What happened in the 1970s?
Homevoters vs. the growth machine.
David Eby, the BC minister responsible for housing, has been pushing hard for municipalities to allow more housing. With the BC municipal elections coming up in October, the Union of BC Municipalities just published a short position paper which basically says that the housing shortage isn't their fault, and engages in a lot of finger-pointing. (Vaughn Palmer describes it as having an unmistakable "whiff of desperation.")
UBCM says that housing completions have been high in recent years, providing a graph going back to 2000 (not adjusted for population). But Leo Spalteholz points out that if you look further back, you can see a steep drop in new housing starting in the 1970s.
Setting aside today’s fight over housing supply, from a historical point of view this is surprising. Before seeing the data, I would have expected to see a postwar housing boom that faded away. Instead housing supply continued to rise right through the 1970s. What happened next?
William Fischel is an economist who's been studying local government and land use for decades. He has a good paper explaining what happened. The Rise of the Homevoters: How the Growth Machine Was Subverted by OPEC and Earth Day.
Fischel observes that owning a home is a risky investment: it's completely undiversified, and for most homeowners it dominates their net worth, so they can take a huge hit from a single event.
Before the 1970s, most homeowners thought of their home as a secure place to live, not an investment. But that changed as a result of the OPEC crisis and inflation, which caused home prices to rise steeply. To reduce risks to their home values, homeowners basically took over municipal governments, which were previously dominated by real estate and development interests. The takeover by homeowners is what resulted in the clear slowdown in new housing.
Residents of suburbs in the larger urban areas of the Northeast and West Coast used existing zoning and new environmental leverage to protect the growth rate of their home values. The regional spread of these regulations has slowed the growth of the economy and perpetuated regional income inequalities.

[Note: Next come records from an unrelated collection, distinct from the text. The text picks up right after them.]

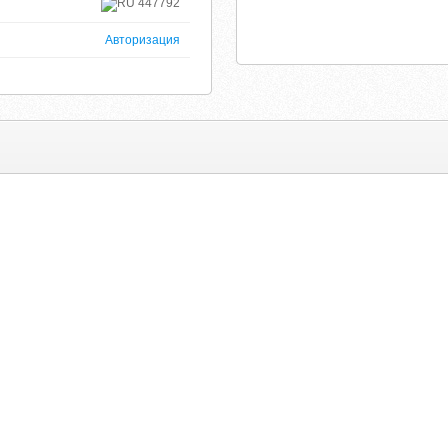
447792
Авторизация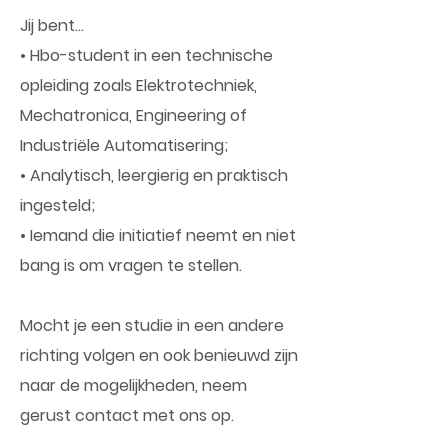
Jij bent…
• Hbo-student in een technische
opleiding zoals Elektrotechniek,
Mechatronica, Engineering of
Industriële Automatisering;
• Analytisch, leergierig en praktisch
ingesteld;
• Iemand die initiatief neemt en niet
bang is om vragen te stellen.
Mocht je een studie in een andere
richting volgen en ook benieuwd zijn
naar de mogelijkheden, neem
gerust contact met ons op.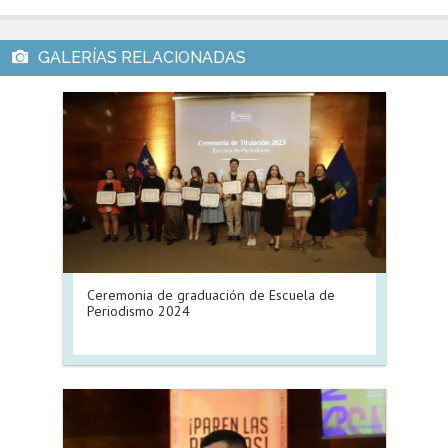
Ceremonia de graduación de Escuela de
Periodismo 2024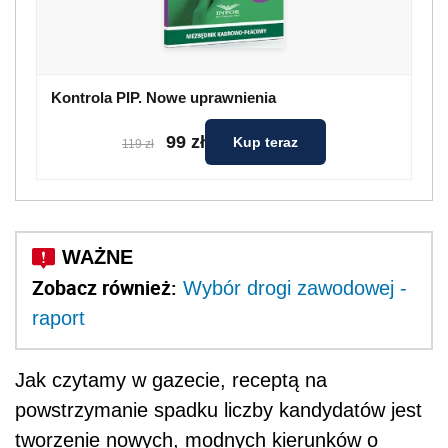
Kontrola PIP. Nowe uprawnienia
99 zł
Kup teraz
119 zł
Zobacz również:
Wybór drogi zawodowej -
raport
Jak czytamy w gazecie, receptą na
powstrzymanie spadku liczby kandydatów jest
tworzenie nowych, modnych kierunków o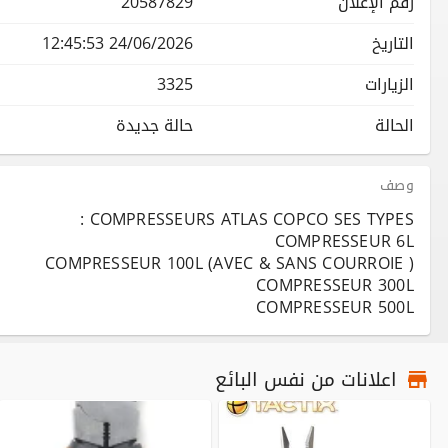
رقم الإعلان
20587829
التاريخ
24/06/2026 12:45:53
الزيارات
3325
الحالة
حالة جديدة
وصف
COMPRESSEUR 500L
اعلانات من نفس البائع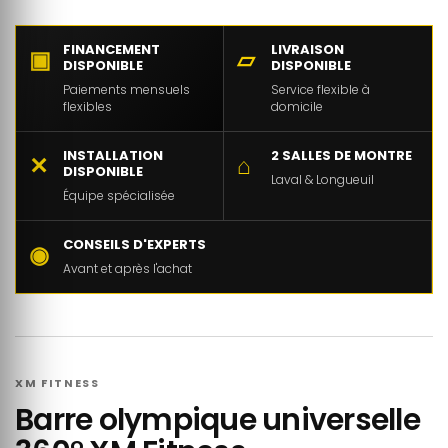
FINANCEMENT
LIVRAISON
▣
▱
DISPONIBLE
DISPONIBLE
Paiements mensuels
Service flexible à
flexibles
domicile
INSTALLATION
2 SALLES DE MONTRE
✕
⌂
DISPONIBLE
Laval & Longueuil
Équipe spécialisée
CONSEILS D'EXPERTS
◉
Avant et après l'achat
XM FITNESS
Barre olympique universelle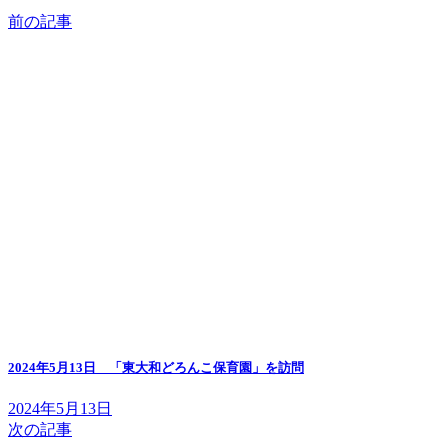
前の記事
2024年5月13日 「東大和どろんこ保育園」を訪問
2024年5月13日
次の記事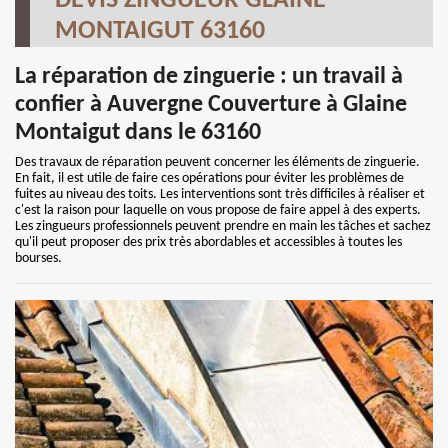
DEVIS ZINGUEUR GLAINE
MONTAIGUT 63160
La réparation de zinguerie : un travail à
confier à Auvergne Couverture à Glaine
Montaigut dans le 63160
Des travaux de réparation peuvent concerner les éléments de zinguerie.
En fait, il est utile de faire ces opérations pour éviter les problèmes de
fuites au niveau des toits. Les interventions sont très difficiles à réaliser et
c'est la raison pour laquelle on vous propose de faire appel à des experts.
Les zingueurs professionnels peuvent prendre en main les tâches et sachez
qu'il peut proposer des prix très abordables et accessibles à toutes les
bourses.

Nolan Gray describes the current situation:
Many U.S. cities force every development proposal to go through a long and costly discretionary review process. This is often done by making land-use regulations so restrictive that any development must pursue a discretionary action like a rezoning or a special permit. In practice, this submits all proposed development to months of negotiating and public review, in which locals can shout a project down to their preferred size (which is often a vacant lot) or extract large concessions from the developer.
This matches pretty well with the history of municipal politics in Vancouver, and with Vancouver’s current land use restrictions and public hearing process.
For a book-length discussion of the economics of land use, see Fischel’s Zoning Rules! The Economics of Land Use Regulation.